Flavio Tosi, sindaco di Verona
MANOVRA: NORMA LODO MONDADORI – Dopo le accese polemiche sulla norma cosiddetta “salva Fininvest” sul Lodo Mondadori, inserita nella manovra economica e poi ritirata da Berlusconi, non si placano le reazioni di sdegno da parte degli esponenti della Lega Nord.

“Una norma incredibile”, commenta il sindaco leghista di Verona Flavio Tosi. In un’intervista a “Repubblica”, Tosi afferma: “Ritirare una norma che era stata messa lì di soppiatto e a nostra insaputa non attenua la pessima figura rimediata dal presidente del Consiglio. Non doveva presentarla, punto”.

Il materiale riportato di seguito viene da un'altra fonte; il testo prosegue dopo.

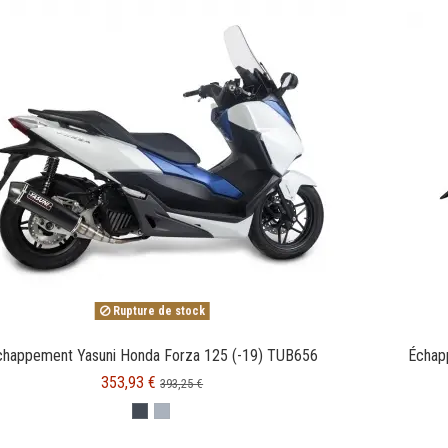
Rupture de stock
chappement Yasuni Honda Forza 125 (-19) TUB656
Échap
353,93 €
393,25 €
BLACK CARBON
Inox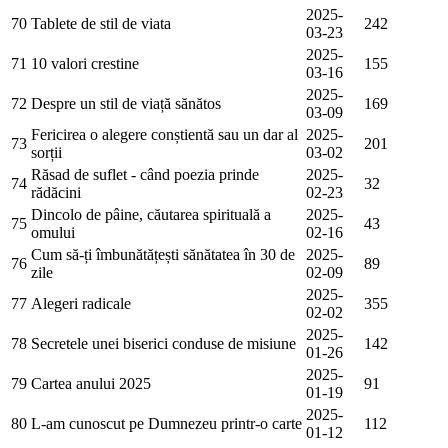
2025-
70
Tablete de stil de viata
242
03-23
2025-
71
10 valori crestine
155
03-16
2025-
72
Despre un stil de viață sănătos
169
03-09
Fericirea o alegere conștientă sau un dar al
2025-
73
201
sorții
03-02
Răsad de suflet - când poezia prinde
2025-
74
32
rădăcini
02-23
Dincolo de pâine, căutarea spirituală a
2025-
75
43
omului
02-16
Cum să-ți îmbunătățești sănătatea în 30 de
2025-
76
89
zile
02-09
2025-
77
Alegeri radicale
355
02-02
2025-
78
Secretele unei biserici conduse de misiune
142
01-26
2025-
79
Cartea anului 2025
91
01-19
2025-
80
L-am cunoscut pe Dumnezeu printr-o carte
112
01-12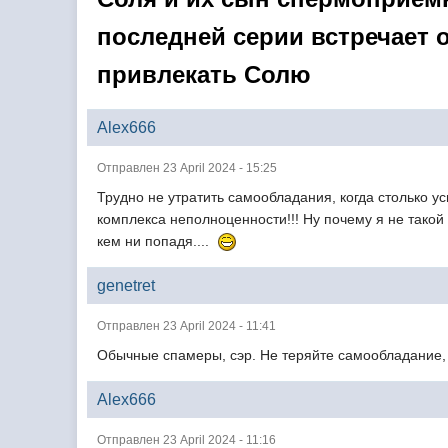
последней серии встречает
привлекать Солю
Alex666
Отправлен 23 April 2024 - 15:25
Трудно не утратить самообладания, когда столько у
комплекса неполноценности!!! Ну почему я не такой
кем ни попадя....
genetret
Отправлен 23 April 2024 - 11:41
Обычные спамеры, сэр. Не теряйте самообладание,
Alex666
Отправлен 23 April 2024 - 11:16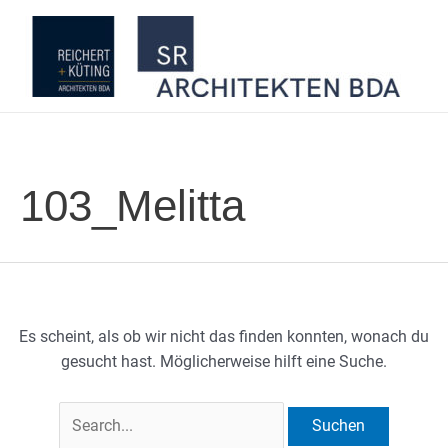
Zum
Inhalt
springen
103_Melitta
Es scheint, als ob wir nicht das finden konnten, wonach du
gesucht hast. Möglicherweise hilft eine Suche.
Suchen
nach: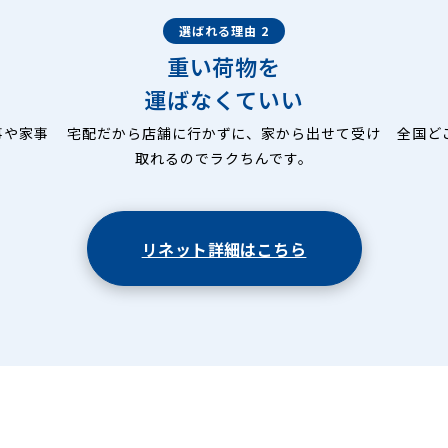
選ばれる理由 2
重い荷物を
運ばなくていい
事や家事
宅配だから店舗に行かずに、家から出せて受け
全国ど
取れるのでラクちんです。
リネット詳細はこちら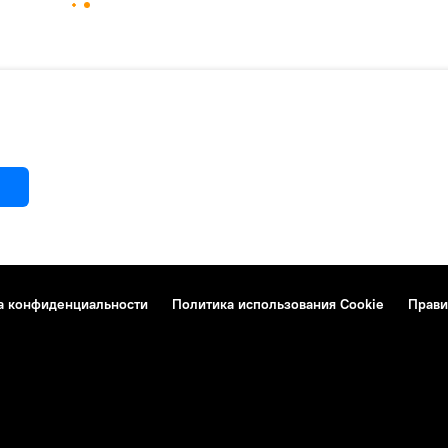
а конфиденциальности
Политика использования Cookie
Прави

Tosi dice che la discussione della norma “salva Fininvest” in Parlamento “avrebbe aperto uno scontro clamoroso dagli esiti imprevedibili”, perché, spiega, “di certo non avremmo fatto come l’altra volta, quando il governo pose la fiducia per salvare Cosentino. So bene quanto malvolentieri i nostri la votarono”.

“Le vicende personali di chi copre incarichi pubblici non possono avere a che fare con provvedimenti di carattere generale”, chiosa il sindaco di Verona.

Sulla contestata norma, secondo quanto riporta il “Corriere della Sera”, il Ministro dell’Interno Roberto Maroni avrebbe detto ai colleghi di partito: “E’ una vicenda che ci imbarazza, una norma che noi non possiamo in alcun modo far passare”. E sul probabile autore dell’inserimento nella manovra i sospetti cadono sul Ministro dell’Economia Giulio Tremonti: “Deve per forza averlo saputo visto che è toccato a lui inviare il testo al Quirinale”, avrebbe detto Maroni, secondo il “Corriere della Sera”.

Itanto, oggi il quotidiano “La Padania“, titola ironico a tutta pagina “Il Giallo Mondadori”, e riproduce una delle celebri copertine delle edizioni di gialli Mondadori, accompagnandola con il titolo “Il Lodo” e la foto di Palazzo Chigi. “Lega sbalordita”, scrive La Padania.